Et toi, tu l’aides un peu ?

Aline L.  Maman et femme d'agriculteur

Les questions/réactions que cela suscite quand je fais mon « coming-out » de femme d’agri, car ça laisse rarement indifférent. Alors, en vrac!

  • Et tu l’aides un peu ?

On est quand même dans le top des questions posées. Avec le temps j’ai construit une petite réponse automatique « Ah non, je me limite juste à quelques livraisons de sandwichs. Et d’ailleurs il ne m’aide pas non plus quand je suis sur mes dossiers ».

Ben oui, il est là le sujet. Certes c’est un métier hyper prenant, un métier passion, du genre 7 jours sur 7. Mais c’est un métier. Et il se trouve que par hasard ce n’est pas le mien. Et donc, c’est sûrement dommage, mais je ne suis pas hyper compétente dans le domaine. Et il se trouve que par hasard j’en ai un de métier (légèrement prenant aussi d’ailleurs même si théoriquement je ne travaille pas le week-end).

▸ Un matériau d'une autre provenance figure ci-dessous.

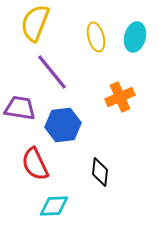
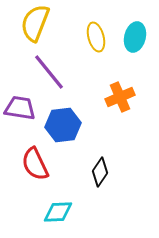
purple line: moved 3 px left
black diamond: rotated 28 degrees clockwise
cyan diamond: moved 4 px right, 6 px down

Question que je peux compléter par le non moins classique « ça doit être facile pour toi tous ses papiers »… celle-ci revient peut-être avec plus de récurrence de par mon métier « administratif », mais j’ai l’impression qui est sous-jacent c’est une représentation bien genrée de la vie à la ferme … l’homme dans les champs, les mains pleine de cambouis … la femme en « back-office », qui fait tourner la maison, mais aussi tout l’administratif de la ferme (avec ses jolies mains propres) … ben oui c’est bien connu l’homme des champs n’y comprend rien lui en informatique et en compta … My god, on est si loin de la réalité chez nous (et heureusement sinon on serait pas rendu #phobieadministrative). Encore une fois, chacun son métier (et l’administratif représente une part importante du travail de la ferme).

  • Il est en bio ?

Là aussi si podium il y avait, on friserait la première marche. La question en soi n’est pas dérangeante, et ça montre un intérêt, mais souvent il n’y a qu’une réponse attendue/acceptable. En sous-entendu c’est une question-espérance « il est en bio j’espère ». Ici aussi j’ai une réponse toute faite, que je garde secrète. Dans la même veine, j’ai parfois le « et vous mangez vos animaux ? »…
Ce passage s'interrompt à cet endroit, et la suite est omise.